--- EXERCISE AIM ---
The records below need to be repeated exactly, with every picture left out.

Stored data entries
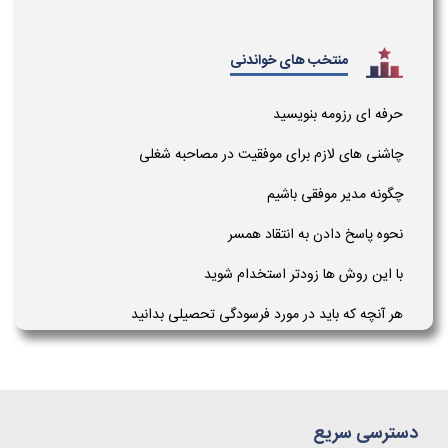
منتخب های خواندنی
حرفه ای رزومه بنویسید
چاشنی های لازم برای موفقیت در مصاحبه شغلی
چگونه مدیر موفقی باشیم
نحوه پاسخ دادن به انتقاد همسر
با این روش ها زودتر استخدام شوید
هر آنچه که باید در مورد فرسودگی تحصیلی بدانید
دسترسی سریع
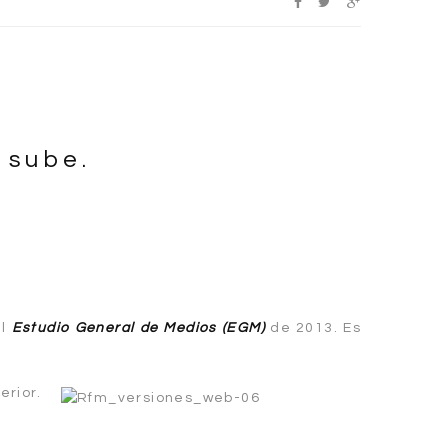
 sube.
el
Estudio General de Medios (EGM)
de 2013. Es
rior.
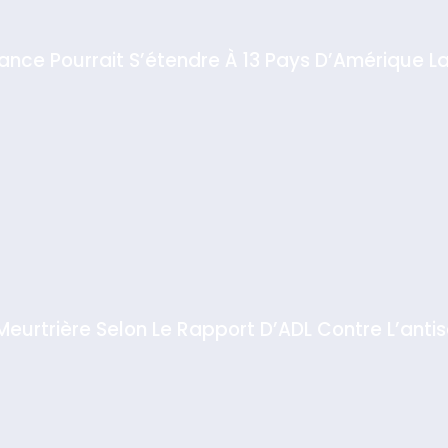
iance Pourrait S’étendre À 13 Pays D’Amérique La
 Meurtrière Selon Le Rapport D’ADL Contre L’anti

--- ANSWER AREA ---
منتخب های خواندنی
حرفه ای رزومه بنویسید
چاشنی های لازم برای موفقیت در مصاحبه شغلی
چگونه مدیر موفقی باشیم
نحوه پاسخ دادن به انتقاد همسر
با این روش ها زودتر استخدام شوید
هر آنچه که باید در مورد فرسودگی تحصیلی بدانید
دسترسی سریع
 sube.
el
Estudio General de Medios (EGM)
de 2013. Es
rior.
iance Pourrait S’étendre À 13 Pays D’Amérique La
 Meurtrière Selon Le Rapport D’ADL Contre L’anti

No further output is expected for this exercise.